ELVIS COSTELLO, world-class song-writer
ELVIS COSTELLO, world-class song-writer
by Norman Warwick
Having been so impressed by the impassioned advocacy of Mr. Moorhouse on behalf of Elvis Costello, I retired to consider my verdict. There was nothing to consider really, as Mr. Moorhouse (shown left talking to me) had skillfully made up my mind for me.
Nevertheless, just as I was about to announce my verdict to a world surely holding its breath to hear my judgement, I was presented with one more compelling piece of evidence.
This second person to bear witness was Pat King (right) , a Philadelphia-based journalist and host of the In Conversation podcast at Ears To Feed. He releases his own music with his project Labrador and is a tireless show-goer and rock doc fanatic. He recently took up long-distance running, about which he will apparently not shut up.

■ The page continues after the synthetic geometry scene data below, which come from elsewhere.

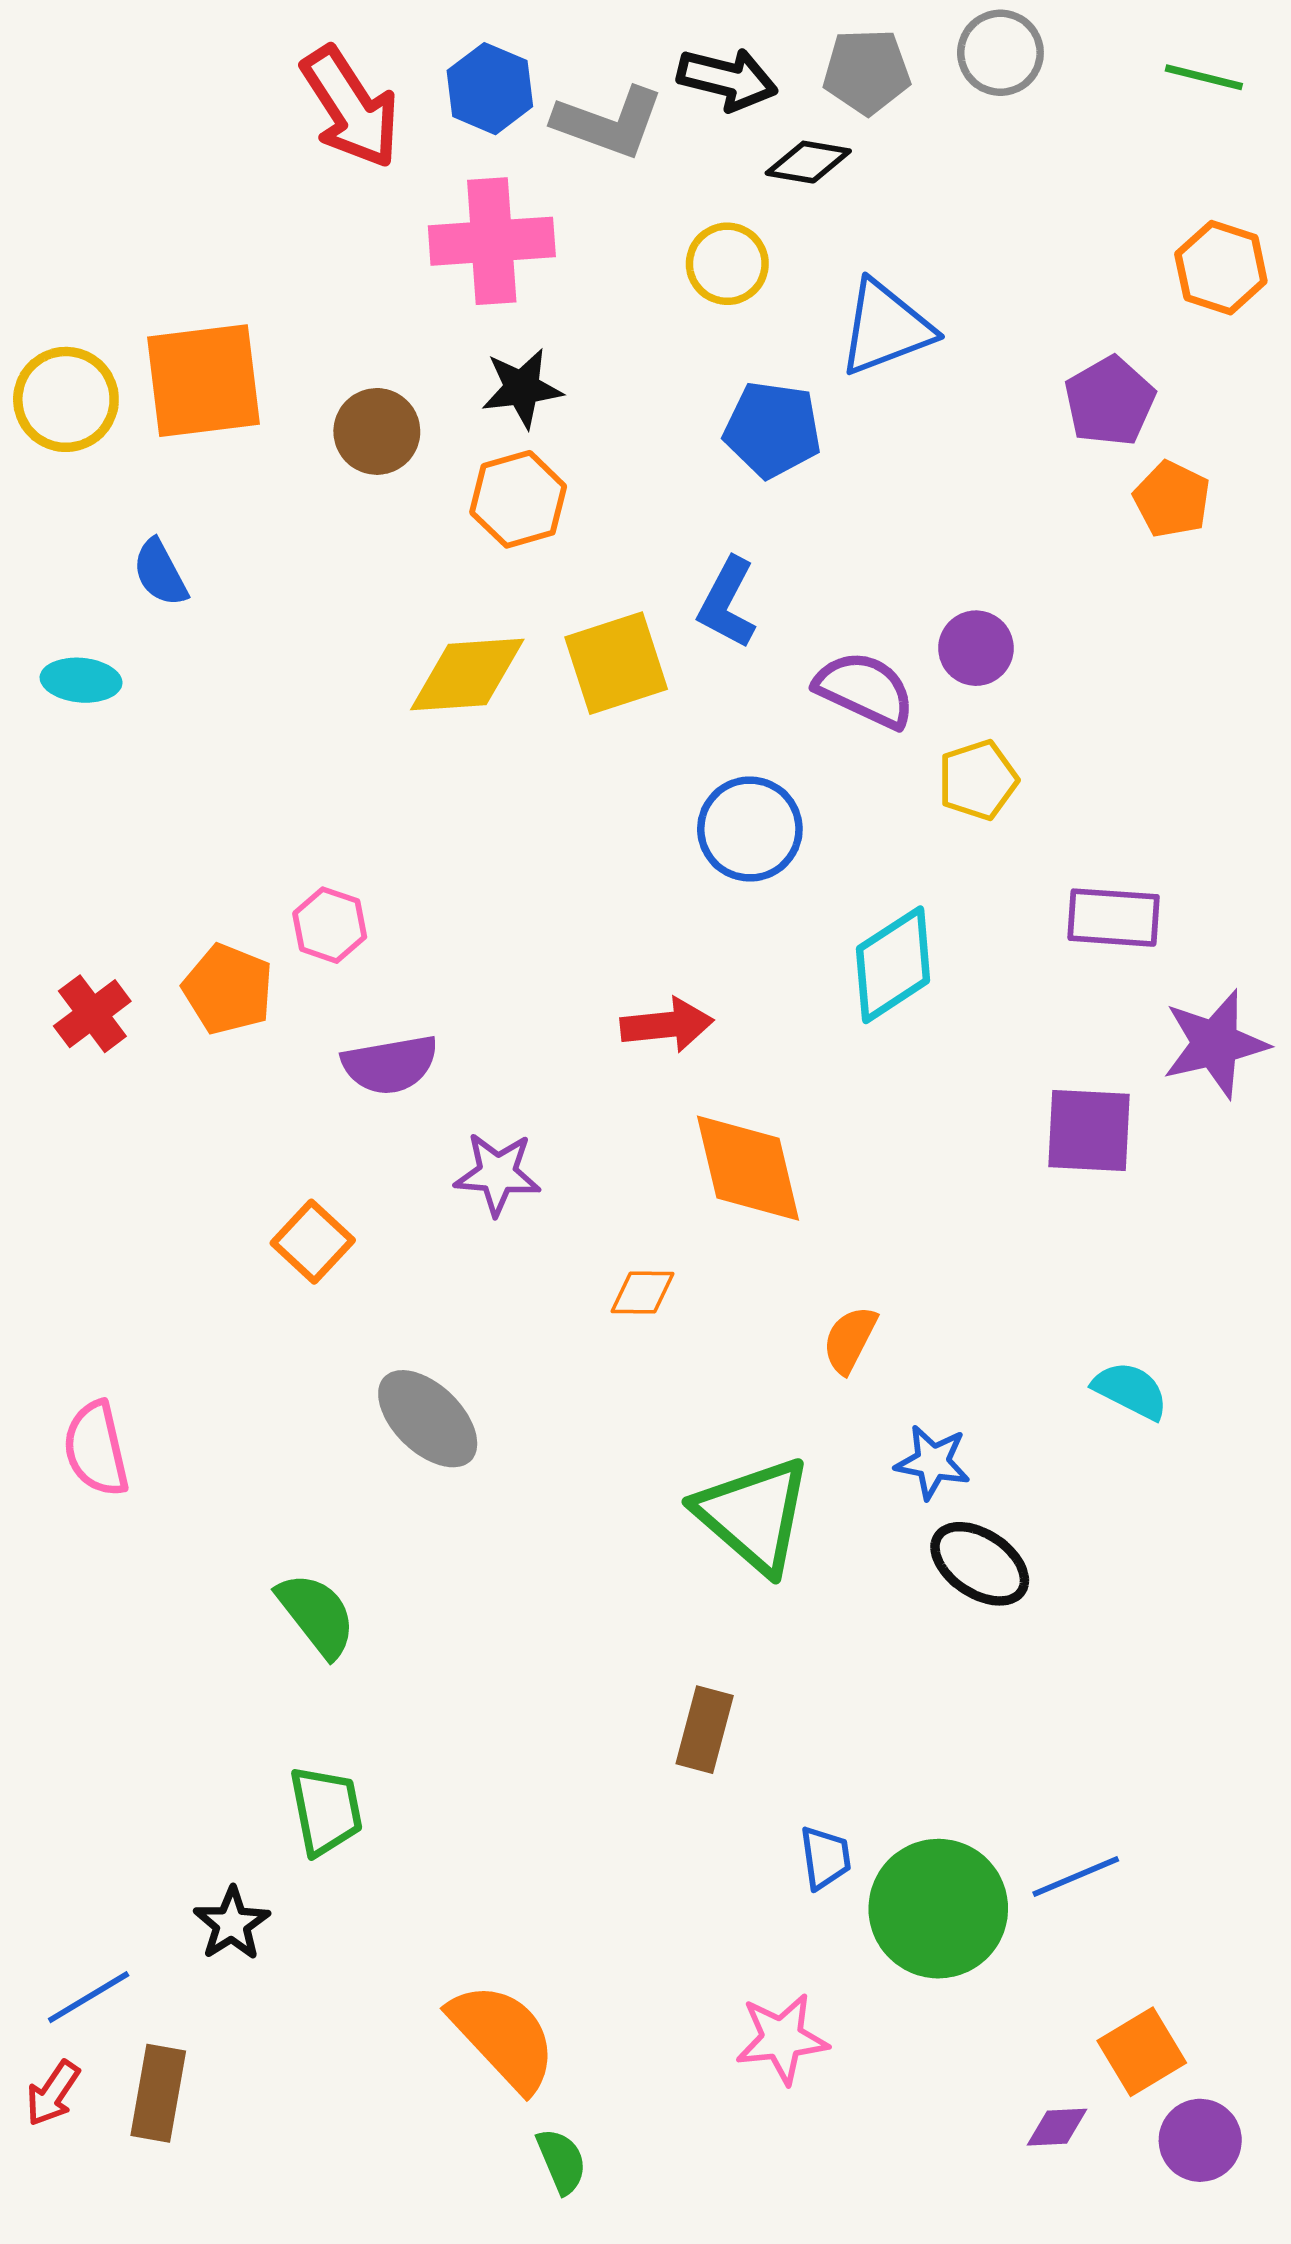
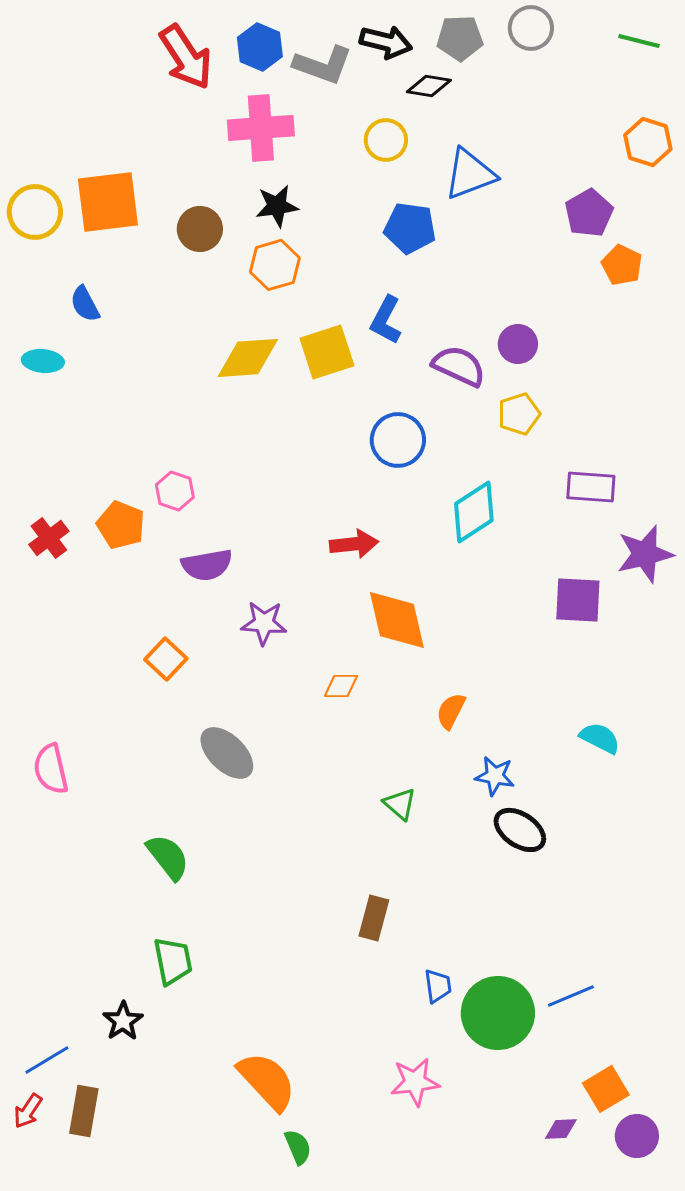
green triangle: (754, 1515) -> (400, 804), size x0.5

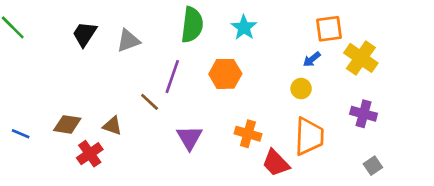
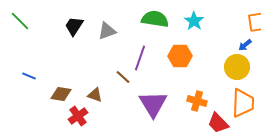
green semicircle: (192, 25) -> (155, 19), turned -88
yellow circle: (301, 89) -> (237, 67), size x1.6
blue line: (21, 134) -> (29, 76), moved
purple triangle: (189, 138) -> (153, 104), size x1.4

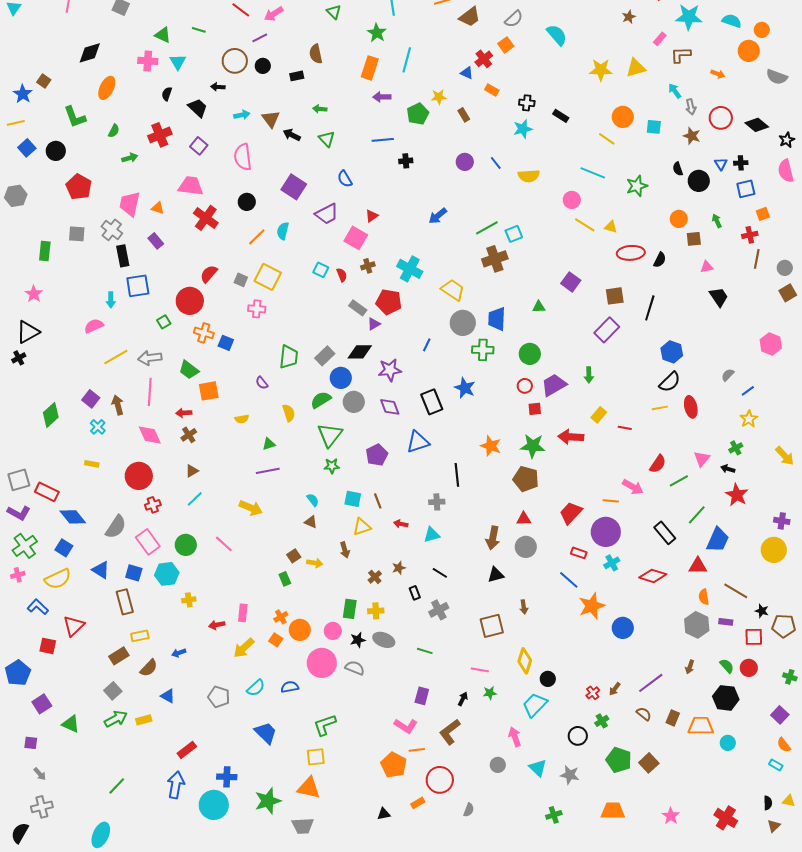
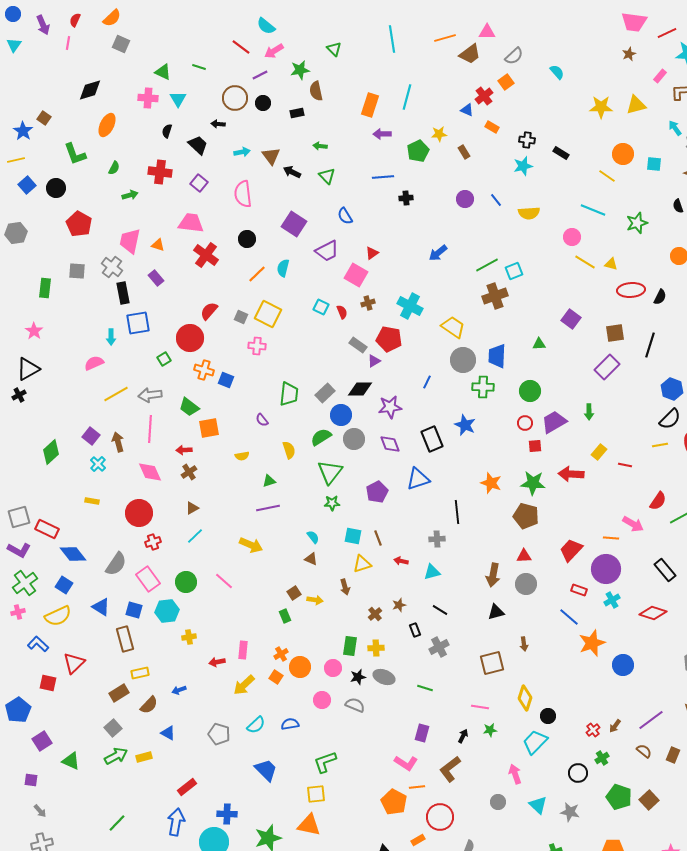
green star: (377, 33) -> (300, 70), moved, turned 30
cyan semicircle: (557, 35) -> (557, 72), size x0.7
red cross: (160, 135) -> (160, 172), turned 30
pink circle: (322, 663) -> (322, 700), size x0.6

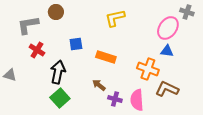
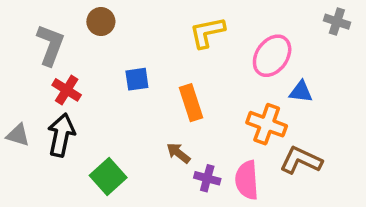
gray L-shape: (28, 25) -> (50, 45), turned 120
pink ellipse: (168, 28) -> (272, 56), moved
orange rectangle: (106, 57) -> (191, 103), turned 54
black arrow: (58, 72) -> (61, 135), moved

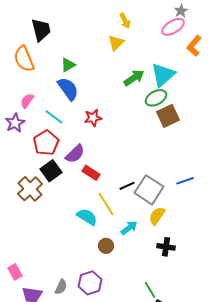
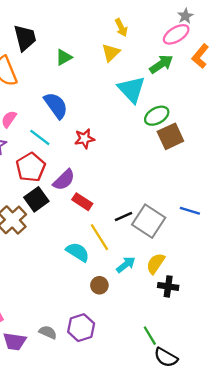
green triangle: (68, 65) -> (64, 57), moved
cyan triangle: (163, 75) -> (131, 89), moved, turned -32
green arrow: (134, 78) -> (161, 64), moved
blue line: (185, 181) -> (190, 211), turned 36
yellow semicircle: (157, 216) -> (156, 263), moved
gray semicircle: (61, 287) -> (48, 332), turned -91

´I first became aware of Elvis Costello’s music´, he has said in a´recent article, ´after hearing the reggae noir of the My Aim Is True single “Watching The Detectives” on my local Manchester, Vermont, alternative-rock station WEQX, and since then, his brash and over-enunciated, detailed narration has been a near-constant companion in my life. Recently, my wife made an offhand remark about Costello that kind of cracked his whole thing open and helped me to appreciate him even more. We were listening to Trust while cleaning our house when she described him as “edgy restaurant rock.” I knew she intended it as a well-timed, expertly executed burn on Declan McManus. But it could also be one of the more perfect descriptions I’ve heard of his persona as a brash, quick-witted songsmith who could cut it up with the punks and put on a suit to schmooze with elite rock dilettantes, only to spill their secrets to anyone who would listen.
Skilled with the pen, and with a breadth of musical knowledge that stretched outside of pub rock and power-pop compositions, Costello has made his fair share of brave choices that seem more puzzling now when you look at them in retrospect. Albums like the haunting baroque pop of Harle: Terror and Magnificence and the bluegrass of Secret, Profane and Sugarcane make all the sense in the world if you are a dedicated fan, but may seem curious if you are only familiar with the punchy hits that defined his Ray Ban-donned “New Wave” persona. But no one would be at fault to long for Costello and his long-running backing band The Imposters—who are the same Attractions lineup of Steve Nieve on keys and Pete Thomas on drums, with Davey Faragher filling in on bass for Bruce Thomas—to cut an album of nervy pop tunes in the mold of his classics like This Year’s Model and Armed Forces. Over the last few years, Costello has fed that hunger with a pair of fantastic return-to-form albums, 2018’s Look Now and 2020’s Hey Clockface. Now, with his brand new album The Boy Named If, he caps off this trio with a dense collection of both risks and hooks that doesn’t feel like a stamping of feet for attention or merely providing fan service.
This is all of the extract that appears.